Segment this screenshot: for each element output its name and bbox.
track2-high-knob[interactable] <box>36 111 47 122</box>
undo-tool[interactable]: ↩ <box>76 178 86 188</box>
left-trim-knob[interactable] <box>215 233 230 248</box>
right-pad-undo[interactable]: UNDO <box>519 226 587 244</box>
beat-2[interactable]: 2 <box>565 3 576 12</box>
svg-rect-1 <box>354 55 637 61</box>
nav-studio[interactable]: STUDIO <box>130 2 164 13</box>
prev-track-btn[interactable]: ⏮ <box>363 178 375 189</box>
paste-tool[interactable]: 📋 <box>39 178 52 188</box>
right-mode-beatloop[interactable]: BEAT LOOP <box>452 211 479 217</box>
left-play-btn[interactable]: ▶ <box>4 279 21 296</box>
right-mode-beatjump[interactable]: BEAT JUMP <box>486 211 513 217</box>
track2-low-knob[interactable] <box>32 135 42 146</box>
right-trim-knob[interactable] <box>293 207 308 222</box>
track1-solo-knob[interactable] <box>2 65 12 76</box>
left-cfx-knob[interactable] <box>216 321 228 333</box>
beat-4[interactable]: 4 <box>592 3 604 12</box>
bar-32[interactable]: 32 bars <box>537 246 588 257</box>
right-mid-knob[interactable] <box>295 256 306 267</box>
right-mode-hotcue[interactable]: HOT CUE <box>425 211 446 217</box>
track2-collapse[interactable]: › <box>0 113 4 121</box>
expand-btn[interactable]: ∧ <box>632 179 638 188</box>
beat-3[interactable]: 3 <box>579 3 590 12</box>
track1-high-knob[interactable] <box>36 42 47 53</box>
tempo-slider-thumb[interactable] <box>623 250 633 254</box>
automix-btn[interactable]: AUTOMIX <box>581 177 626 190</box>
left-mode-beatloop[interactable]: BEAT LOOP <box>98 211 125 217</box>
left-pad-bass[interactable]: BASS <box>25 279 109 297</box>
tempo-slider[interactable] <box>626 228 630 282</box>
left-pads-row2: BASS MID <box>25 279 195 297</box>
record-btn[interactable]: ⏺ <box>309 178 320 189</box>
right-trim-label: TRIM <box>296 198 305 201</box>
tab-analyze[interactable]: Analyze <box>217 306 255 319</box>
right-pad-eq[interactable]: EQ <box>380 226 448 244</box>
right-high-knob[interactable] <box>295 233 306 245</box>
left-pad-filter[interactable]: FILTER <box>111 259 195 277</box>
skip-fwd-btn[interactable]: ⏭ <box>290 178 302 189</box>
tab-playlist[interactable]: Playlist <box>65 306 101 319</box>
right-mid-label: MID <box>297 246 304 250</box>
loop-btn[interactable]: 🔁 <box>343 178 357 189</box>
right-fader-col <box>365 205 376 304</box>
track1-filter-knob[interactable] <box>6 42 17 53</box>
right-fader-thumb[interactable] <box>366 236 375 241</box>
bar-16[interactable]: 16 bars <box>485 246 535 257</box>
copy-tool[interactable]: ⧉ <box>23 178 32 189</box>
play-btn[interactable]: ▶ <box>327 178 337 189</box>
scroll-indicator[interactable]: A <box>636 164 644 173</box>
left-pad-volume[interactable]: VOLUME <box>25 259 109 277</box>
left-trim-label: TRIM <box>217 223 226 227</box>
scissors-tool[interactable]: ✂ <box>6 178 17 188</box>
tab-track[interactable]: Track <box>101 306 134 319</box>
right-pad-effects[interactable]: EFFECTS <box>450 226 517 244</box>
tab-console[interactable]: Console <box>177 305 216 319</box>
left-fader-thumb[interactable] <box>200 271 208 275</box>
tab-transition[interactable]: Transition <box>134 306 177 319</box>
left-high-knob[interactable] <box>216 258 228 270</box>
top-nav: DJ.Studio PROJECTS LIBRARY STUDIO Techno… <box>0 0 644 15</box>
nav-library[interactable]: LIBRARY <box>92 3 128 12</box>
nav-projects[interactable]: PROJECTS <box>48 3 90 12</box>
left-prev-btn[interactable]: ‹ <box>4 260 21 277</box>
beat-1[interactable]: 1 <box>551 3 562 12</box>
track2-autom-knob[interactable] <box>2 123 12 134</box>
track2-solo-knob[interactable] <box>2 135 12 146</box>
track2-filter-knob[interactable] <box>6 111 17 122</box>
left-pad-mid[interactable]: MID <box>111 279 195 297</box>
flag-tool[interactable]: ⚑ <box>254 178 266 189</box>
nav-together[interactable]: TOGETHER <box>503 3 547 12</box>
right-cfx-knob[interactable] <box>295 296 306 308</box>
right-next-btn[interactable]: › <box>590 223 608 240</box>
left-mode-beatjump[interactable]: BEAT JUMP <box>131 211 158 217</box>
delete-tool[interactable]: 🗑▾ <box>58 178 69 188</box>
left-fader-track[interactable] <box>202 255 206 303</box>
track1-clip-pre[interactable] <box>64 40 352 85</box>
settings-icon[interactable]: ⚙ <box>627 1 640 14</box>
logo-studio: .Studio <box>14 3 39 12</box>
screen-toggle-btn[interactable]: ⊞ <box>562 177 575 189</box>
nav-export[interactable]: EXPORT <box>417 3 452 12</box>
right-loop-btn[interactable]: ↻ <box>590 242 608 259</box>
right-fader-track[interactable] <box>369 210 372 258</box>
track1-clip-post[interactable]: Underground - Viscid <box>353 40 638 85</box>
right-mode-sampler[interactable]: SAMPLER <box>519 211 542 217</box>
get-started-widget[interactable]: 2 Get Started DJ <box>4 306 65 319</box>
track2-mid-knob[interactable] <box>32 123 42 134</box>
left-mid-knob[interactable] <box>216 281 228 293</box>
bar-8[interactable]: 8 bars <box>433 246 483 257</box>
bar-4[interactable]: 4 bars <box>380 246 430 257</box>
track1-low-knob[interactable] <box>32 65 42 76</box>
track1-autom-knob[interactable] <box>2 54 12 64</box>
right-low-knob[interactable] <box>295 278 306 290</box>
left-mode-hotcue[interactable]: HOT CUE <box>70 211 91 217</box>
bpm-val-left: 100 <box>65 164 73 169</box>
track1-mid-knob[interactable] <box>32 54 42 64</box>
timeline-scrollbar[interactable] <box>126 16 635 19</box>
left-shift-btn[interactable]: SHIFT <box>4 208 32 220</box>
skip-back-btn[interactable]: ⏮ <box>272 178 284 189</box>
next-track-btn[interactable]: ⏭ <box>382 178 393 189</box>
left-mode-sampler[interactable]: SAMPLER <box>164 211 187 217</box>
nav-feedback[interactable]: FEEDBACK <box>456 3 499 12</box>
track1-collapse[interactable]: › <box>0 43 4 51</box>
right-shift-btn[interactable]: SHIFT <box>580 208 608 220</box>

-*-

Task directions - Using the same words as the original, repeat the records above.

Reply -
Segment this screenshot: for each element output its name and bbox.
track2-high-knob[interactable] <box>36 111 47 122</box>
undo-tool[interactable]: ↩ <box>76 178 86 188</box>
left-trim-knob[interactable] <box>215 233 230 248</box>
right-pad-undo[interactable]: UNDO <box>519 226 587 244</box>
beat-2[interactable]: 2 <box>565 3 576 12</box>
svg-rect-1 <box>354 55 637 61</box>
nav-studio[interactable]: STUDIO <box>130 2 164 13</box>
prev-track-btn[interactable]: ⏮ <box>363 178 375 189</box>
paste-tool[interactable]: 📋 <box>39 178 52 188</box>
right-mode-beatloop[interactable]: BEAT LOOP <box>452 211 479 217</box>
left-play-btn[interactable]: ▶ <box>4 279 21 296</box>
right-mode-beatjump[interactable]: BEAT JUMP <box>486 211 513 217</box>
track2-low-knob[interactable] <box>32 135 42 146</box>
right-trim-knob[interactable] <box>293 207 308 222</box>
track1-solo-knob[interactable] <box>2 65 12 76</box>
left-cfx-knob[interactable] <box>216 321 228 333</box>
beat-4[interactable]: 4 <box>592 3 604 12</box>
bar-32[interactable]: 32 bars <box>537 246 588 257</box>
right-mid-knob[interactable] <box>295 256 306 267</box>
right-mode-hotcue[interactable]: HOT CUE <box>425 211 446 217</box>
track2-collapse[interactable]: › <box>0 113 4 121</box>
expand-btn[interactable]: ∧ <box>632 179 638 188</box>
beat-3[interactable]: 3 <box>579 3 590 12</box>
track1-high-knob[interactable] <box>36 42 47 53</box>
tempo-slider-thumb[interactable] <box>623 250 633 254</box>
automix-btn[interactable]: AUTOMIX <box>581 177 626 190</box>
left-mode-beatloop[interactable]: BEAT LOOP <box>98 211 125 217</box>
left-pad-bass[interactable]: BASS <box>25 279 109 297</box>
tempo-slider[interactable] <box>626 228 630 282</box>
left-pads-row2: BASS MID <box>25 279 195 297</box>
record-btn[interactable]: ⏺ <box>309 178 320 189</box>
right-trim-label: TRIM <box>296 198 305 201</box>
tab-analyze[interactable]: Analyze <box>217 306 255 319</box>
right-pad-eq[interactable]: EQ <box>380 226 448 244</box>
right-high-knob[interactable] <box>295 233 306 245</box>
left-pad-filter[interactable]: FILTER <box>111 259 195 277</box>
skip-fwd-btn[interactable]: ⏭ <box>290 178 302 189</box>
tab-playlist[interactable]: Playlist <box>65 306 101 319</box>
right-mid-label: MID <box>297 246 304 250</box>
loop-btn[interactable]: 🔁 <box>343 178 357 189</box>
right-fader-col <box>365 205 376 304</box>
track1-filter-knob[interactable] <box>6 42 17 53</box>
right-fader-thumb[interactable] <box>366 236 375 241</box>
bar-16[interactable]: 16 bars <box>485 246 535 257</box>
copy-tool[interactable]: ⧉ <box>23 178 32 189</box>
play-btn[interactable]: ▶ <box>327 178 337 189</box>
scroll-indicator[interactable]: A <box>636 164 644 173</box>
left-pad-volume[interactable]: VOLUME <box>25 259 109 277</box>
left-trim-label: TRIM <box>217 223 226 227</box>
scissors-tool[interactable]: ✂ <box>6 178 17 188</box>
tab-track[interactable]: Track <box>101 306 134 319</box>
right-pad-effects[interactable]: EFFECTS <box>450 226 517 244</box>
tab-console[interactable]: Console <box>177 305 216 319</box>
left-fader-thumb[interactable] <box>200 271 208 275</box>
tab-transition[interactable]: Transition <box>134 306 177 319</box>
left-high-knob[interactable] <box>216 258 228 270</box>
top-nav: DJ.Studio PROJECTS LIBRARY STUDIO Techno… <box>0 0 644 15</box>
nav-library[interactable]: LIBRARY <box>92 3 128 12</box>
nav-projects[interactable]: PROJECTS <box>48 3 90 12</box>
left-prev-btn[interactable]: ‹ <box>4 260 21 277</box>
beat-1[interactable]: 1 <box>551 3 562 12</box>
track2-autom-knob[interactable] <box>2 123 12 134</box>
track2-solo-knob[interactable] <box>2 135 12 146</box>
track2-filter-knob[interactable] <box>6 111 17 122</box>
left-pad-mid[interactable]: MID <box>111 279 195 297</box>
flag-tool[interactable]: ⚑ <box>254 178 266 189</box>
nav-together[interactable]: TOGETHER <box>503 3 547 12</box>
right-cfx-knob[interactable] <box>295 296 306 308</box>
right-next-btn[interactable]: › <box>590 223 608 240</box>
left-mode-beatjump[interactable]: BEAT JUMP <box>131 211 158 217</box>
delete-tool[interactable]: 🗑▾ <box>58 178 69 188</box>
left-fader-track[interactable] <box>202 255 206 303</box>
track1-clip-pre[interactable] <box>64 40 352 85</box>
settings-icon[interactable]: ⚙ <box>627 1 640 14</box>
logo-studio: .Studio <box>14 3 39 12</box>
screen-toggle-btn[interactable]: ⊞ <box>562 177 575 189</box>
nav-export[interactable]: EXPORT <box>417 3 452 12</box>
right-loop-btn[interactable]: ↻ <box>590 242 608 259</box>
right-fader-track[interactable] <box>369 210 372 258</box>
track1-clip-post[interactable]: Underground - Viscid <box>353 40 638 85</box>
right-mode-sampler[interactable]: SAMPLER <box>519 211 542 217</box>
get-started-widget[interactable]: 2 Get Started DJ <box>4 306 65 319</box>
track2-mid-knob[interactable] <box>32 123 42 134</box>
left-mid-knob[interactable] <box>216 281 228 293</box>
bar-8[interactable]: 8 bars <box>433 246 483 257</box>
bar-4[interactable]: 4 bars <box>380 246 430 257</box>
track1-low-knob[interactable] <box>32 65 42 76</box>
track1-autom-knob[interactable] <box>2 54 12 64</box>
right-low-knob[interactable] <box>295 278 306 290</box>
left-mode-hotcue[interactable]: HOT CUE <box>70 211 91 217</box>
bpm-val-left: 100 <box>65 164 73 169</box>
track1-mid-knob[interactable] <box>32 54 42 64</box>
timeline-scrollbar[interactable] <box>126 16 635 19</box>
left-shift-btn[interactable]: SHIFT <box>4 208 32 220</box>
skip-back-btn[interactable]: ⏮ <box>272 178 284 189</box>
next-track-btn[interactable]: ⏭ <box>382 178 393 189</box>
left-mode-sampler[interactable]: SAMPLER <box>164 211 187 217</box>
nav-feedback[interactable]: FEEDBACK <box>456 3 499 12</box>
track1-collapse[interactable]: › <box>0 43 4 51</box>
right-shift-btn[interactable]: SHIFT <box>580 208 608 220</box>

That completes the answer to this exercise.